Zanelli also challenged the idea that the commissioners, most of whom have full-time jobs, have time to sit in on all of the negotiation.

“We should also be present for the information sessions,” Zanelli said. “Budget hearings are going on at the same time. Other meetings are going to take place at the same time.

“We are setting ourselves up for failure yet again, as we did with the budget hearings.”

In a post-meeting interview with Armstrong, The Press asked about the proposed amendment inserting language that will allow any commissioner the authority to single handedly nix the recommendation from the administration’s proposed health care provider for Lehigh County employees and retirees.

“We have a team; the chief financial officer, the human relations director, the chief of administration, myself and whoever else we need,” Armstrong said.

He said the qualified responders to the request for proposal for health care providers are vetted through a rigorous process.

“I would have no problem if someone on the board sat in on all of these meetings,” Armstrong said. “That board member could have a say in the picking of a provider.”

“But [I am opposed to an amendment that would allow] for us to go through all of that work and for someone who did not attend any of these meetings to say ‘No.’”

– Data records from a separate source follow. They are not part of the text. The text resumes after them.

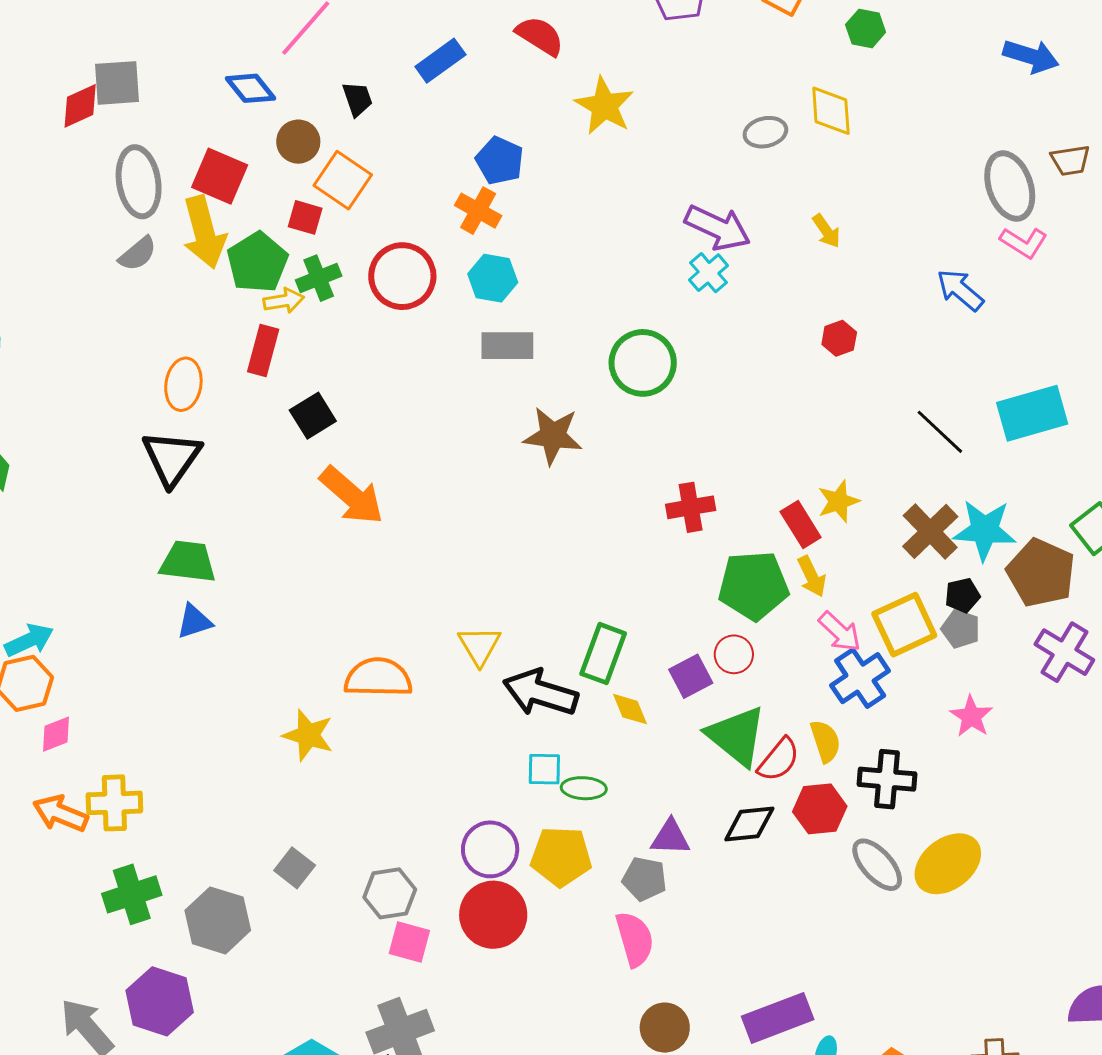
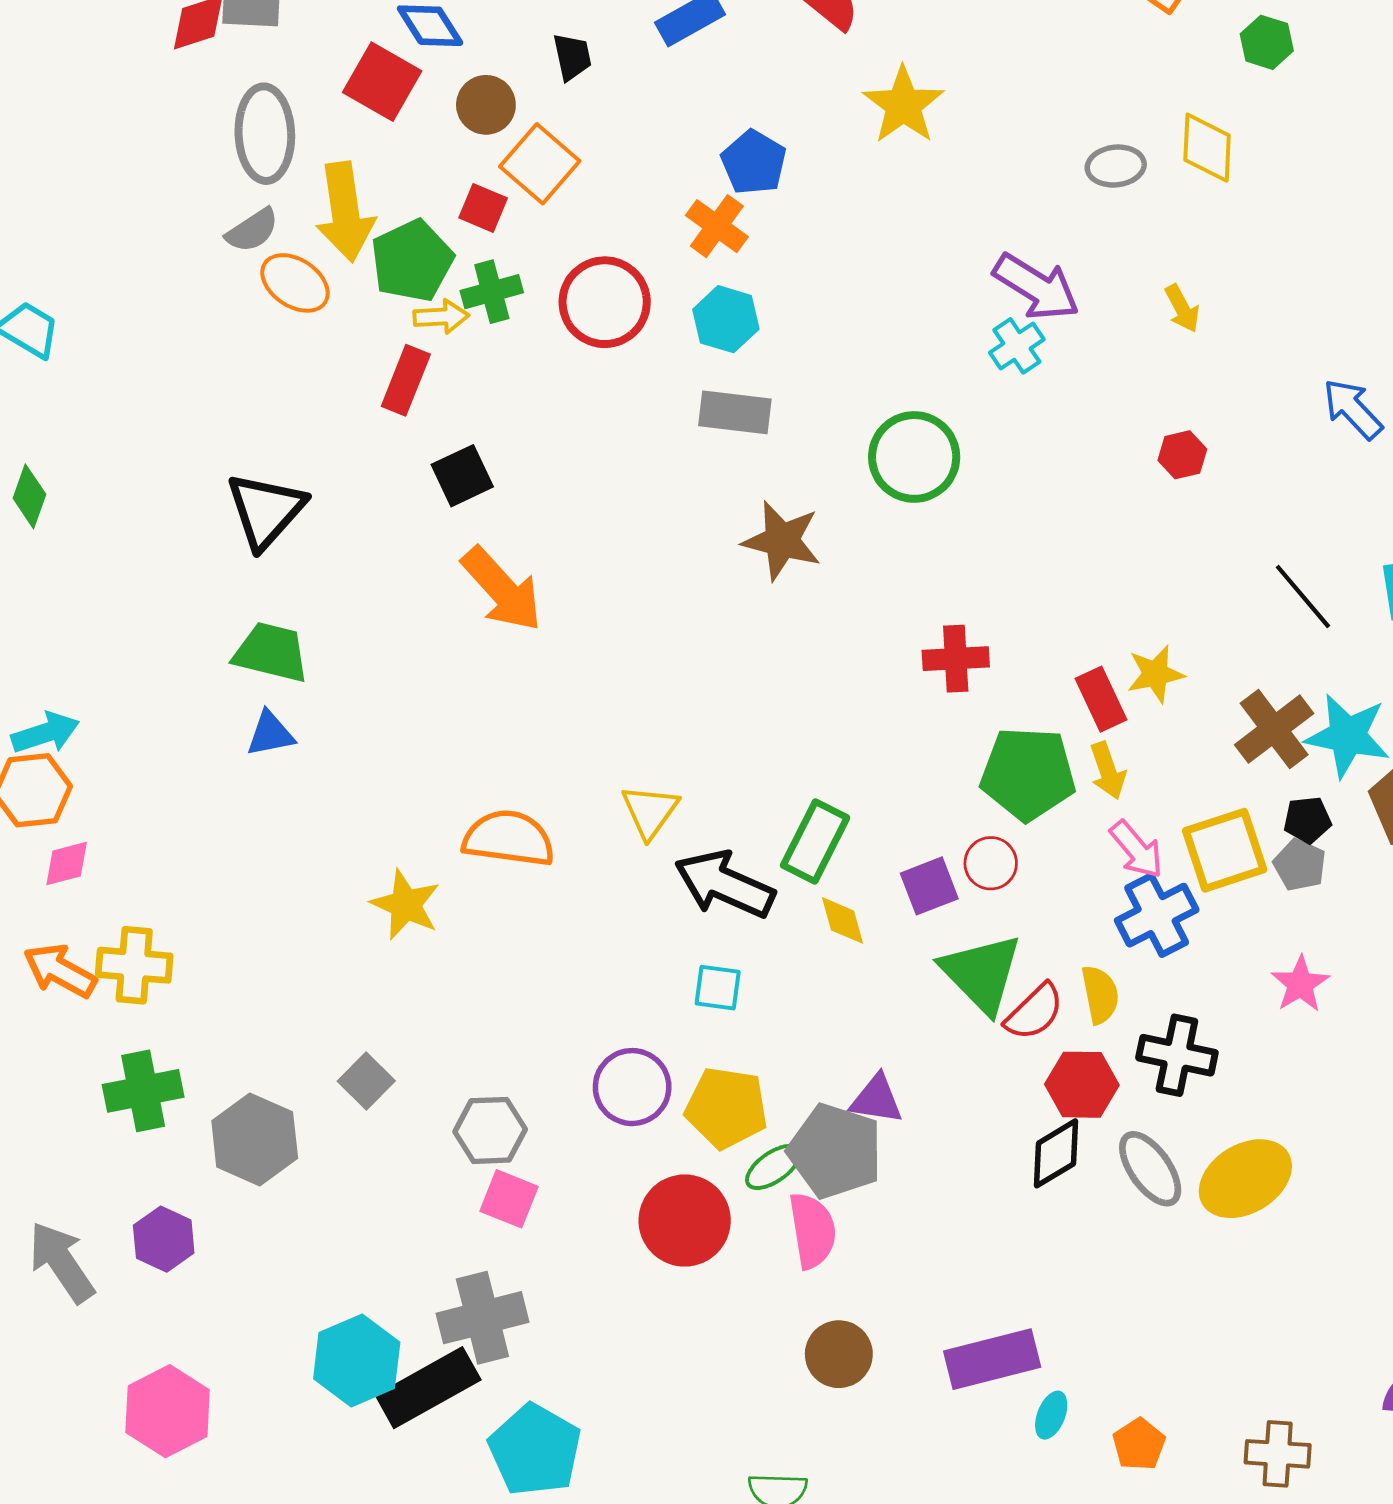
red square: (220, 176) -> (382, 82), moved
orange ellipse: (183, 384) -> (295, 283), moved, turned -72
green ellipse: (584, 788) -> (773, 1167), moved, turned -45
black diamond: (749, 824) -> (1056, 1153), moved, turned -32
gray pentagon: (645, 879) -> (835, 1151), size x1.6
red circle: (493, 915) -> (685, 1221), moved
purple hexagon: (160, 1001) -> (164, 1239), size x0.7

“You have to have knowledge to make decisions,” Armstrong said.

“This administration has done absolutely nothing in two years that was not trustworthy,” Armstrong said, still bristling over Brown’s claim that there is no trust between the board and the administration.

In a separate interview, Hozza said, “This county executive [Armstrong] has bent over backwards to give the board of commissioners all they have asked for and more.”

“I don’t know where this [concern] about my position with the Lehigh County Democratic Committee comes from,” Hozza said.

PRESS PHOTOS BY DOUGLAS GRAVES“I mean, where's the trust?” Lehigh County Commissioner Nathan Brown said while acting board president in Marty Nothstein's absence Sept. 25. “You've seen trust erode. It's happening between the Board and the Executive.”